The people against argue image quality loss, but I've not noticed any difference personally. I have a tendency to use large apertures like f2.8 or f1.8. At those apertures the depth of field is so narrow that where you focus is super critical. Something on the front of the lens will not even show up, let alone damage the image quality, in my opinion anyway.
In fact, you can actually put a pencil directly in front of your lens and it will NOT appear in your image at such apertures? Don't believe me try it yourself (you have to use a large aperture though) or check this article on Invisible Pencils
So what are your thoughts? Do you use UV filters now? Are you going to rush out and get some, or take them all off? You tell me!
I'm just starting and want to buy my first DSLR, which one should I get?
The best advice I can give you here is two fold:
#1 – It's doesn't matter, all the major brands are good
#2 – Get the one you can afford
I'm a Canon Girl
I joke about putting the Canon folks on one side of the class and the Nikons on the other in my classrooms, but mostly we just do that so they can help each other find settings.
I'm a Canon girl, always have been, always will be.
The reason I'm sticking with Canon is that I have a lot invested in lenses and I really am one with my camera.
Switching would not only cost me a lot of money, but probably lost shots too because I'd be less familiar with my camera and fumble at settings for a while.

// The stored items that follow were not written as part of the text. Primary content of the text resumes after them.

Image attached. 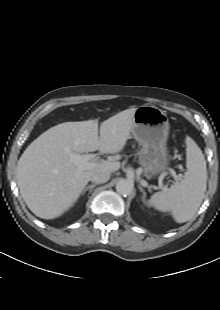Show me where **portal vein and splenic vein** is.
Here are the masks:
<instances>
[{"label": "portal vein and splenic vein", "instance_id": "portal-vein-and-splenic-vein-1", "mask_svg": "<svg viewBox=\"0 0 220 310\" xmlns=\"http://www.w3.org/2000/svg\"><path fill=\"white\" fill-rule=\"evenodd\" d=\"M92 159H94L93 154L79 155L77 153L72 152L70 153V162L77 165L81 170L94 168L97 165V163L90 162ZM171 173L174 176L175 180H179V177L176 175L174 170H172ZM163 189L166 190L167 187H164Z\"/></svg>", "mask_w": 220, "mask_h": 310}]
</instances>
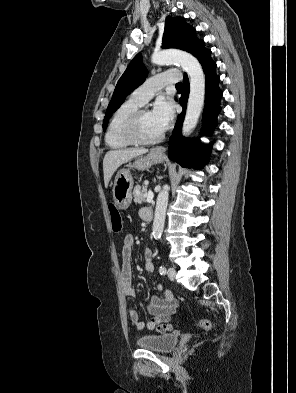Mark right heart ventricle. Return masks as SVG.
Returning <instances> with one entry per match:
<instances>
[{"label":"right heart ventricle","mask_w":296,"mask_h":393,"mask_svg":"<svg viewBox=\"0 0 296 393\" xmlns=\"http://www.w3.org/2000/svg\"><path fill=\"white\" fill-rule=\"evenodd\" d=\"M140 107L139 104L127 100L114 111L105 133V142L111 149H124L132 145L124 138L123 127Z\"/></svg>","instance_id":"e07e8e85"}]
</instances>
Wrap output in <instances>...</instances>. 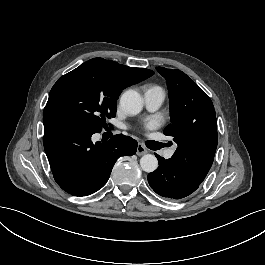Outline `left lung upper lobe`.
Returning a JSON list of instances; mask_svg holds the SVG:
<instances>
[{
  "instance_id": "left-lung-upper-lobe-1",
  "label": "left lung upper lobe",
  "mask_w": 265,
  "mask_h": 265,
  "mask_svg": "<svg viewBox=\"0 0 265 265\" xmlns=\"http://www.w3.org/2000/svg\"><path fill=\"white\" fill-rule=\"evenodd\" d=\"M166 79L171 123L164 134L172 136L177 149L172 159L205 179L218 143L217 119L208 95L180 70L157 67Z\"/></svg>"
}]
</instances>
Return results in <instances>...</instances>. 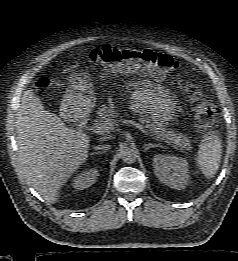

Buying your first DSLR? Here's my suggestion: Go to an actual camera store (one where that's all they sell and the staff know their f-stops from their ISO) and try some out. See how they feel in your hands, is one comfortable and one clumsy? Go through the menus and press some buttons – does it feel intuitive?
Even better, find out if they will let you rent one and try it out for a couple days. Some camera stores that offer rentals will apply the rental price against the purchase price if you end up buying the camera.